You may have read our previous post highlighting Emily Dixon’s article in the Sunday Times on 16th July 2023.
For Times subscribers you can read the whole article HERE.
The article discusses research showing the possible connection between dementia and hearing loss and how good hearing aids can make a difference.
While we’re very happy to help champion such research (with the caveats discussed in our previous post) we felt we should also call out some unhelpful stereotypes and inaccuracies reinforced in the text and which, bearing in mind the thrust of the article, are both misleading and unhelpful.
A few of sentences from the article in particular caught our eye:
“Wearing a hearing aid could make all the difference — but many people are put off by the stigma”.
What stigma is this? After all, how many devices are there now clamoring to invade our ‘ear space’ – just get on a train, bus, or walk down the street, headphones, Bluetooth headsets, air pods and in-ear tracking devices, are everywhere. So why do journalists feel the need to separate and identify the visibility of a hearing aid and its ‘stigma’ from these other devices?
If there’s one thing this article highlights, it’s the fact that we should focus on the many positives of hearing technology rather than dragging up outdated and lazy views of them.
“A 2020 study carried out in Wales found that 20 percent of people given hearing aids don’t use them at all, while 30 percent use them only some of the time. Livingston notes that the brain takes time to adjust to the fiddly devices.”
This again reinforces a negative attitude to hearing aids. If fitted correctly by a dedicated audiologist who has the time to counsel patients correctly, our experience is that people will wear hearing aids 100% of the time. The issue is not with the hearing aids but with the time offered to the patient by an overstretched health service or by sales-based hearing aid suppliers who only focus on the next sale.
To back this up, a final quote from the Times article:
“You need to manage things (hearing aids) such as cleaning them and changing batteries — and they’re tiny,” says Dr. Sergi Costafreda Gonzalez, a clinical senior lecturer in older people’s mental health at UCL. He conducted a study that found that patients given extra support after being prescribed hearing aids were far more likely to use them. Their cognition, mood, and memory appeared to improve too.”

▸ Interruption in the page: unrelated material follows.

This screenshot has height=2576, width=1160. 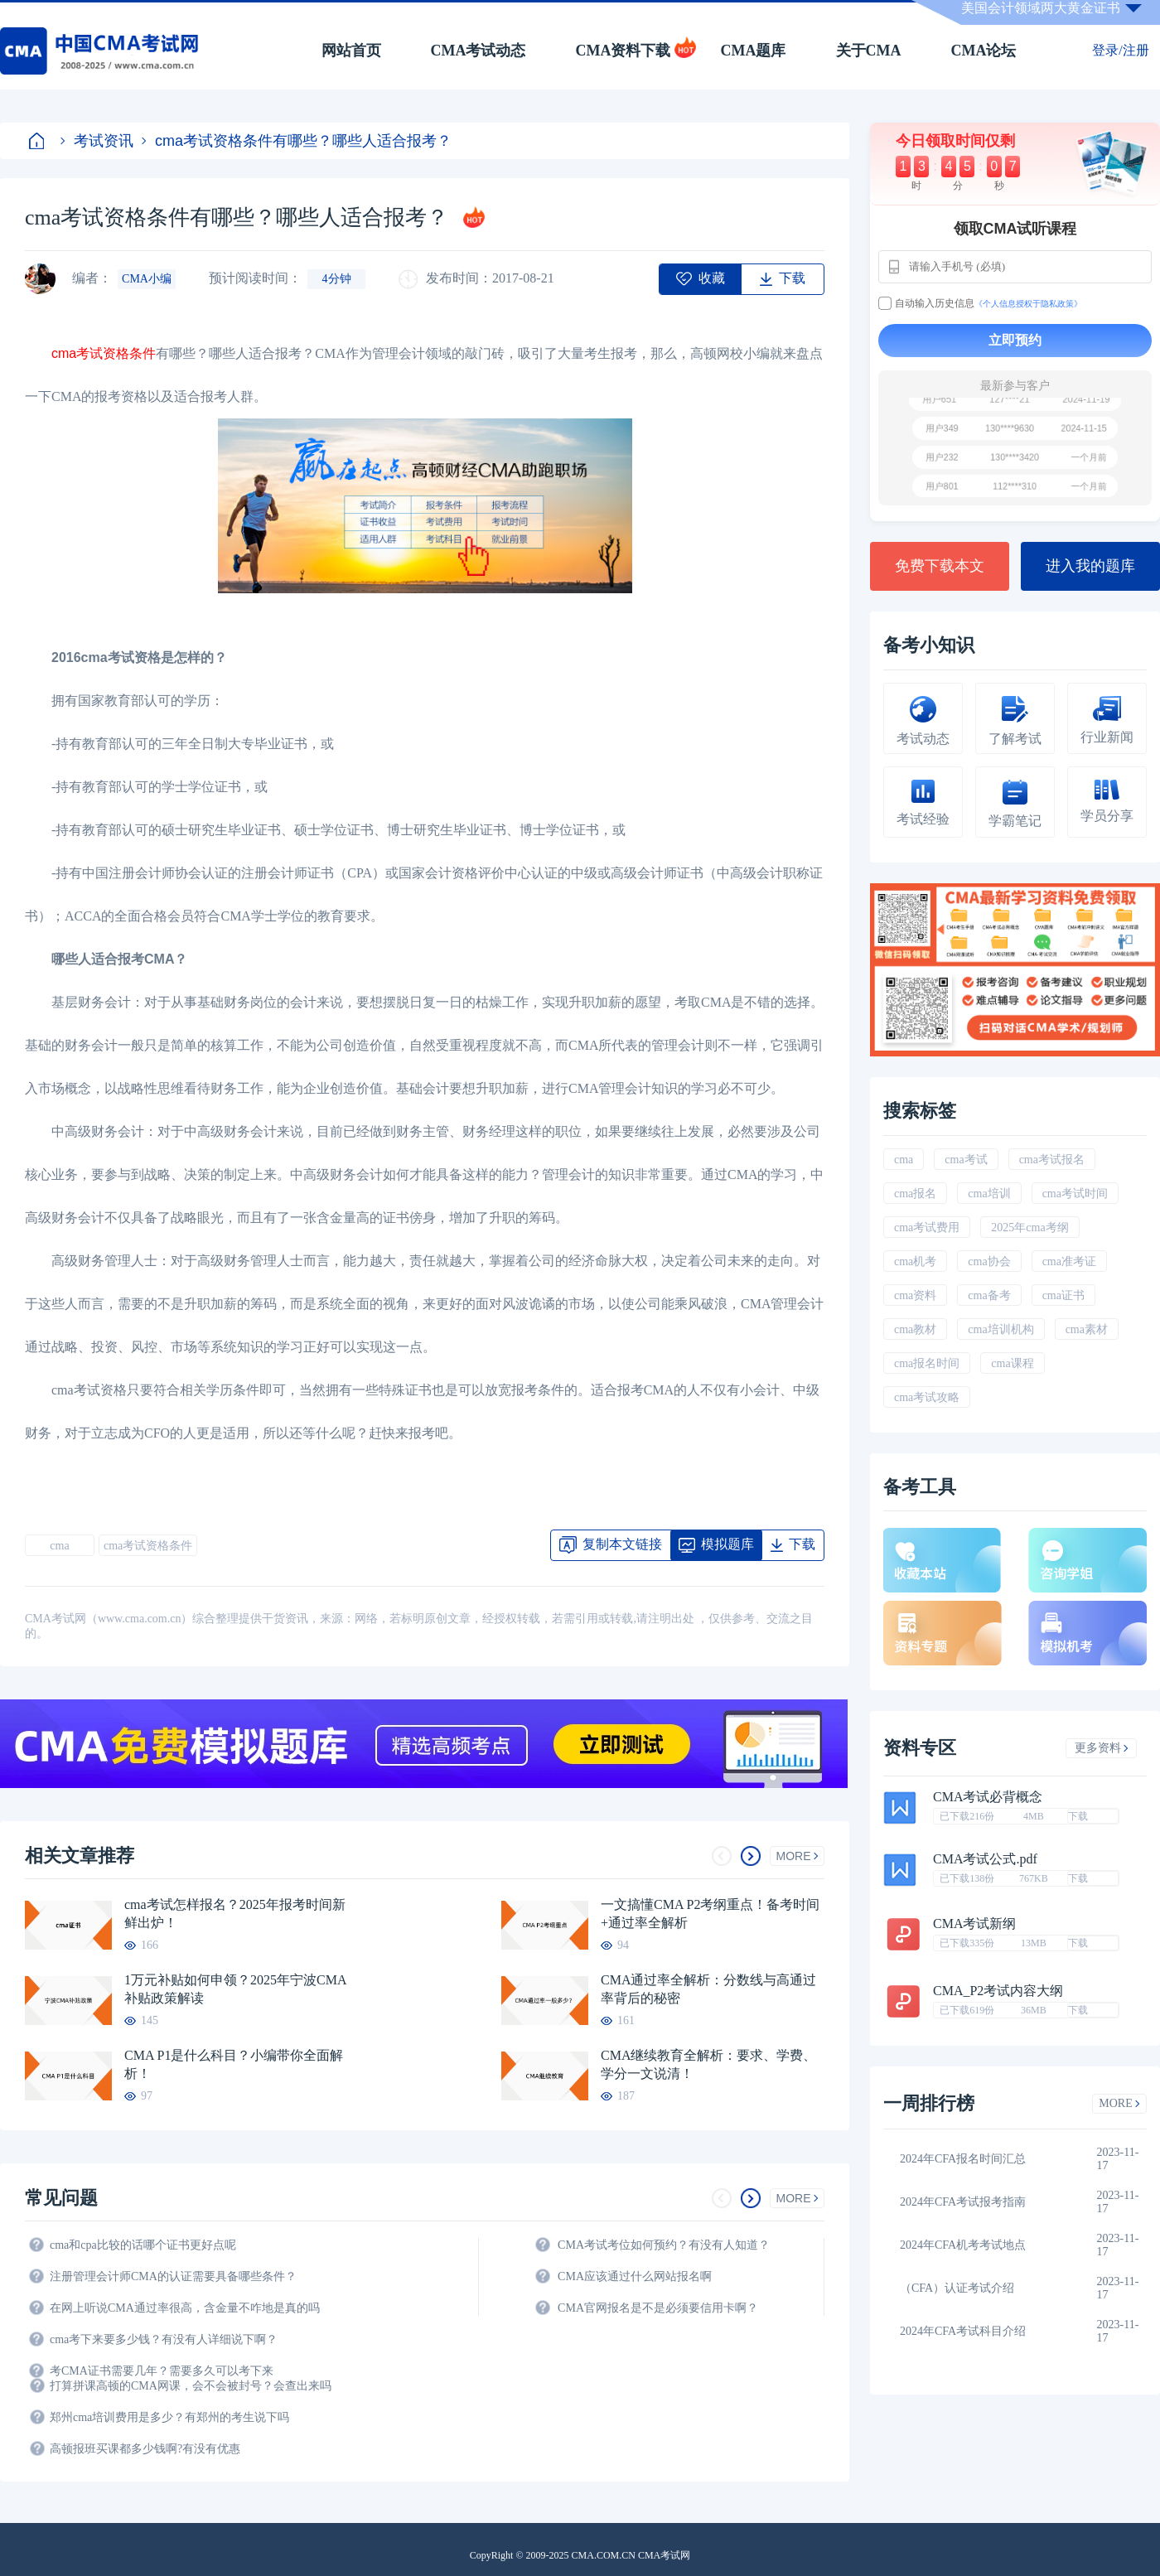 What do you see at coordinates (926, 1227) in the screenshot?
I see `cma考试费用` at bounding box center [926, 1227].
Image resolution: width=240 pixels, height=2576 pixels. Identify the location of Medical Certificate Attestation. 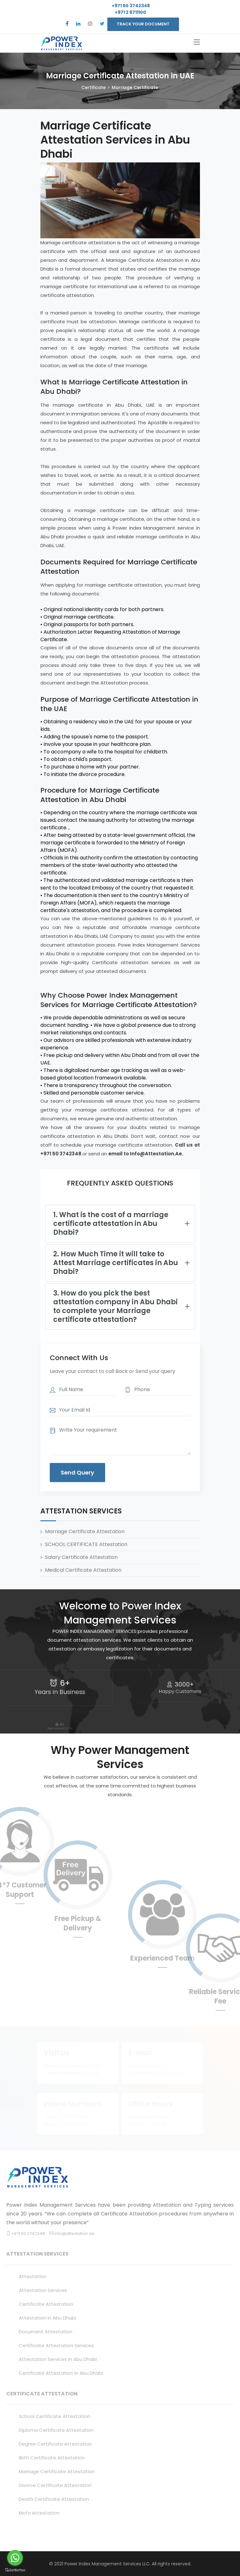 (83, 1570).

This is absolutely THE point – professional care, counseling, instructional guidance and access to a knowledgeable and dedicated professional is what makes ALL the difference… and why the outcomes at Hearing Healthcare Practice are so very successful.)
So please, let’s rid the journalistic world of outdated stereotypes, and accept there’s no substitute for dedicated care when it comes to successful hearing outcomes.